#### [WHAT YOU ARE ASKED TO DO]
With the pictures left out, every record must be reproduced exactly.

(Stored data entries)

======

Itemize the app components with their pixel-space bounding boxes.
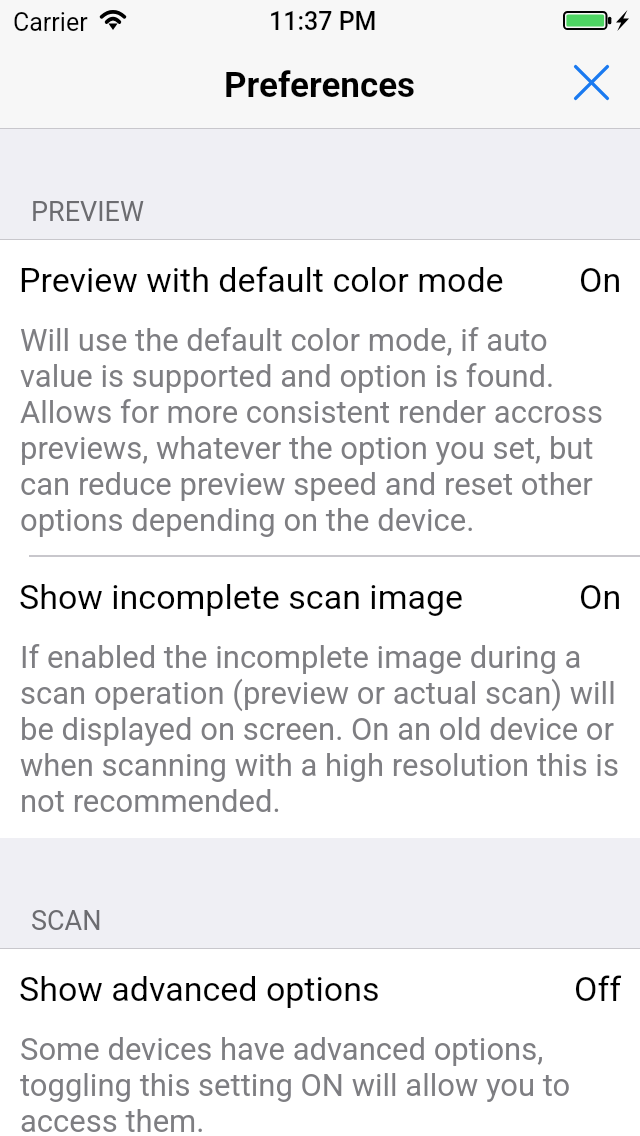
staticText: Carrier xyxy=(13,8,88,37)
staticText: Preview with default color mode xyxy=(19,260,504,300)
button[interactable]: Close xyxy=(552,41,640,129)
button[interactable]: Preview with default color mode xyxy=(0,240,640,557)
staticText: Show advanced options xyxy=(19,969,380,1009)
staticText: On xyxy=(579,577,622,617)
staticText: On xyxy=(579,260,622,300)
staticText: Will use the default color mode, if auto… xyxy=(20,322,623,538)
staticText: Preferences xyxy=(224,65,416,106)
staticText: If enabled the incomplete image during a… xyxy=(20,639,623,819)
staticText: PREVIEW xyxy=(31,196,144,228)
button[interactable]: Show advanced options xyxy=(0,949,640,1136)
staticText: 11:37 PM xyxy=(269,7,377,36)
staticText: Some devices have advanced options, togg… xyxy=(20,1031,623,1136)
staticText: Off xyxy=(574,969,622,1009)
button[interactable]: Show incomplete scan image xyxy=(0,557,640,838)
staticText: SCAN xyxy=(31,905,102,937)
staticText: Show incomplete scan image xyxy=(19,577,464,617)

======

#### [RESULT FOR THIS TASK]
Itemize the app components with their pixel-space bounding boxes.
staticText: Carrier xyxy=(13,8,88,37)
staticText: Preview with default color mode xyxy=(19,260,504,300)
button[interactable]: Close xyxy=(552,41,640,129)
button[interactable]: Preview with default color mode xyxy=(0,240,640,557)
staticText: Show advanced options xyxy=(19,969,380,1009)
staticText: On xyxy=(579,577,622,617)
staticText: On xyxy=(579,260,622,300)
staticText: Will use the default color mode, if auto… xyxy=(20,322,623,538)
staticText: Preferences xyxy=(224,65,416,106)
staticText: If enabled the incomplete image during a… xyxy=(20,639,623,819)
staticText: PREVIEW xyxy=(31,196,144,228)
button[interactable]: Show advanced options xyxy=(0,949,640,1136)
staticText: 11:37 PM xyxy=(269,7,377,36)
staticText: Some devices have advanced options, togg… xyxy=(20,1031,623,1136)
staticText: Off xyxy=(574,969,622,1009)
button[interactable]: Show incomplete scan image xyxy=(0,557,640,838)
staticText: SCAN xyxy=(31,905,102,937)
staticText: Show incomplete scan image xyxy=(19,577,464,617)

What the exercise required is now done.